The lines below, from the one containing "5ª Semana da Dança" through the one containing "Κακλαμάνης και Στρατηγός Φράγκος στις", should be set down exactly, with no pictures and nothing else.

Extracted entries:
■ ■ ■ ■ ■

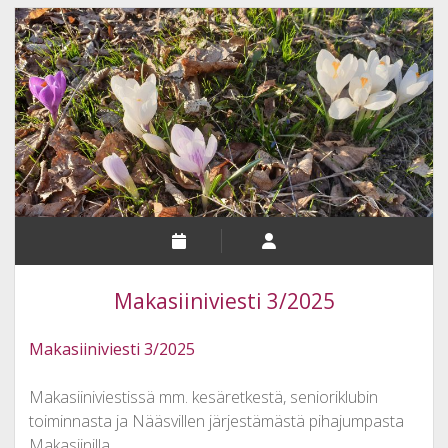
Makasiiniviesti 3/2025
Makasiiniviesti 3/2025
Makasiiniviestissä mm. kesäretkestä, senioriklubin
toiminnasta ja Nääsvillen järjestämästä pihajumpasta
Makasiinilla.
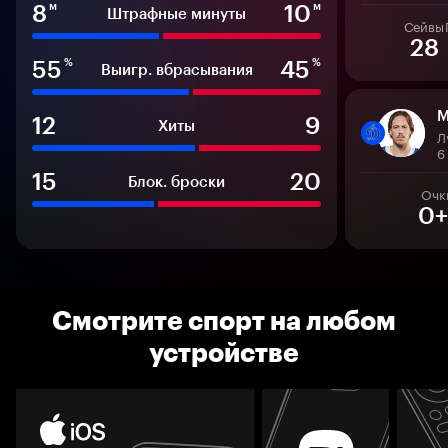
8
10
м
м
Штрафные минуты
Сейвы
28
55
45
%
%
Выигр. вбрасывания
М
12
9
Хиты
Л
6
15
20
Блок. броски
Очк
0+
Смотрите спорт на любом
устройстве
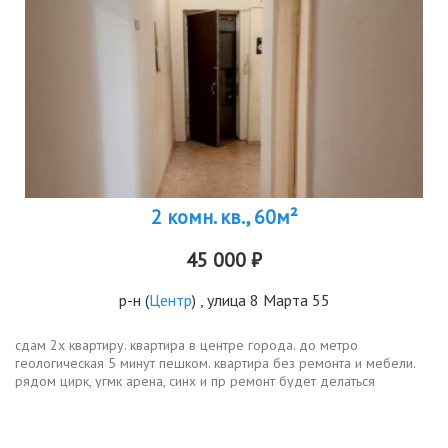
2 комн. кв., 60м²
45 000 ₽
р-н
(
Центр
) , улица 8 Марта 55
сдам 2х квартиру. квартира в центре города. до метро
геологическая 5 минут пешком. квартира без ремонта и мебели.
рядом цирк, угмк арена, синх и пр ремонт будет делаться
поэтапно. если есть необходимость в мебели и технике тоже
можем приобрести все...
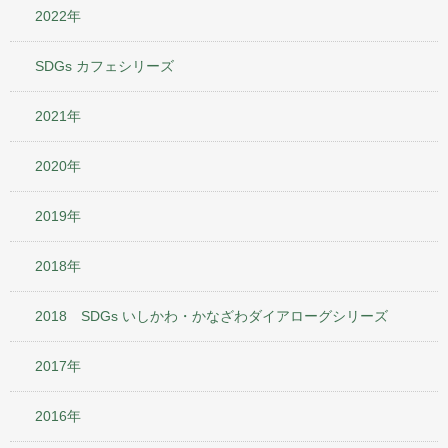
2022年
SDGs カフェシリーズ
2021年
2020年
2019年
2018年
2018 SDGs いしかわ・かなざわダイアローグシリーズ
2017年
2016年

■ ■ ■ ■ ■

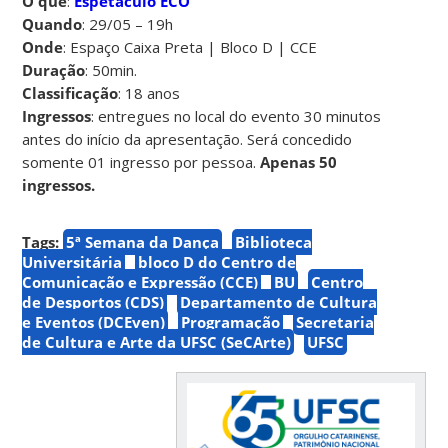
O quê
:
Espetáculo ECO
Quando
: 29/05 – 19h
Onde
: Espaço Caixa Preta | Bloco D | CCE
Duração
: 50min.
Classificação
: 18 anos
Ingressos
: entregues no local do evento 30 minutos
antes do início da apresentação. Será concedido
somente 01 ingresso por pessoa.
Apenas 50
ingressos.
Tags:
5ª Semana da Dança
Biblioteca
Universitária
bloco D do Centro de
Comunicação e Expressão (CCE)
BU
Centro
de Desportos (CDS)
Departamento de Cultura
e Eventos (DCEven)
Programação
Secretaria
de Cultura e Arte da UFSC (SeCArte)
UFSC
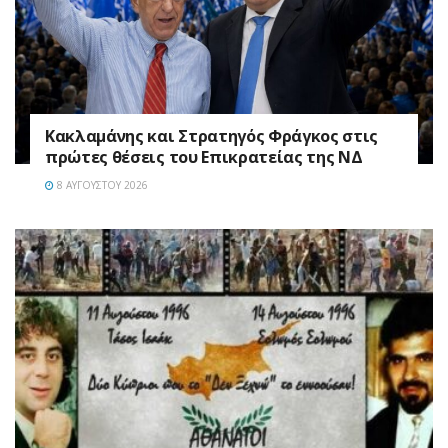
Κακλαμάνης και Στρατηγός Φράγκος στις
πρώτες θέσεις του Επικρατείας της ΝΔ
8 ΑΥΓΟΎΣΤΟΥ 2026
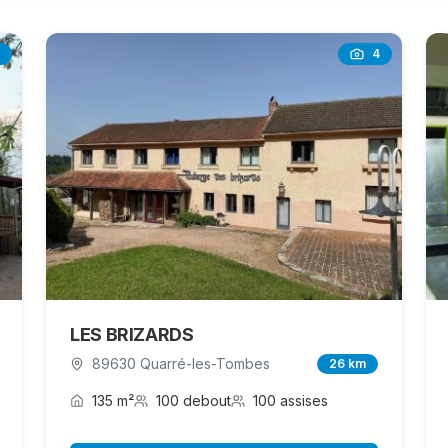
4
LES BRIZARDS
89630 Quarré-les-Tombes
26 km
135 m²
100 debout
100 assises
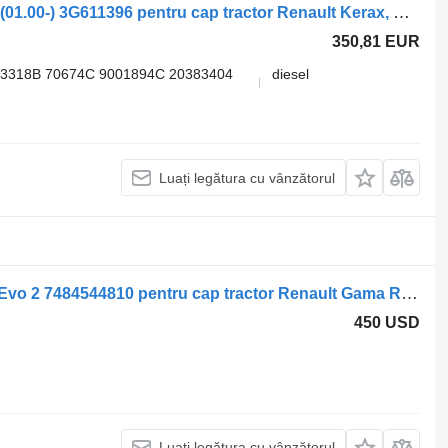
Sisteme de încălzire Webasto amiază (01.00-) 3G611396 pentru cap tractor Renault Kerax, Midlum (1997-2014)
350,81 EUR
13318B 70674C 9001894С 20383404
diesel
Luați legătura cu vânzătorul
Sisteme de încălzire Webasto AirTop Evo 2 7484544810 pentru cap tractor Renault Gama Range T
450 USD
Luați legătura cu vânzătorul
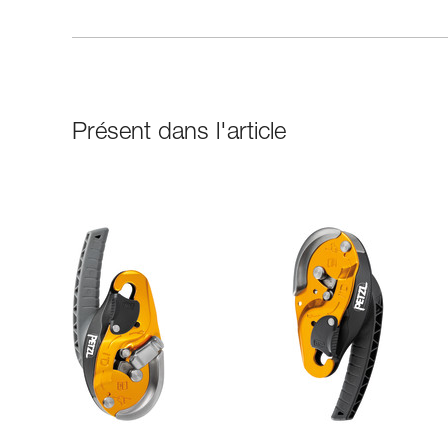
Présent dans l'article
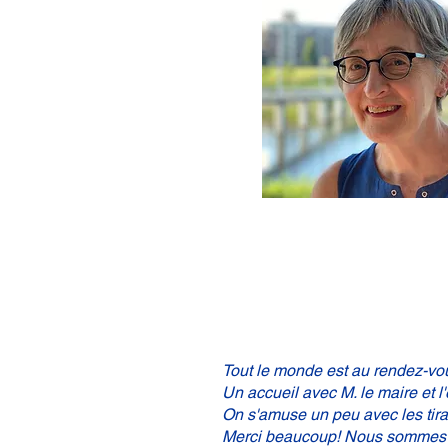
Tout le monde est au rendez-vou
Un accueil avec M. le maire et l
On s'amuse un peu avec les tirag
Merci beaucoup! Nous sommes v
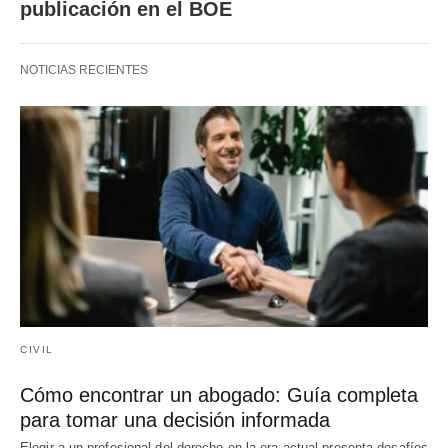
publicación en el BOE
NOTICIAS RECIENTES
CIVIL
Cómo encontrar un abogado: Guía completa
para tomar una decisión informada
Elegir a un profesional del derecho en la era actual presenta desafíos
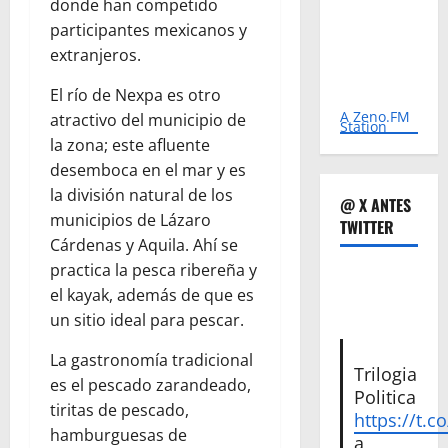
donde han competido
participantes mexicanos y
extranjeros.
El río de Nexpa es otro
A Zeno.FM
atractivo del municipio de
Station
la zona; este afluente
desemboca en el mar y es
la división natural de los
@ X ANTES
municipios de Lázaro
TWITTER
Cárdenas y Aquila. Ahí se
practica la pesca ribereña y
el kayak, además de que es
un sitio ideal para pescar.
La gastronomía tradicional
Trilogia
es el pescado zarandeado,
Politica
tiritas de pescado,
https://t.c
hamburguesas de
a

■ ■ ■ ■ ■

Result of the exercise:
5ª Semana da Dança
Biblioteca
Universitária
bloco D do Centro de
Comunicação e Expressão (CCE)
BU
Centro
de Desportos (CDS)
Departamento de Cultura
e Eventos (DCEven)
Programação
Secretaria
de Cultura e Arte da UFSC (SeCArte)
UFSC
Κακλαμάνης και Στρατηγός Φράγκος στις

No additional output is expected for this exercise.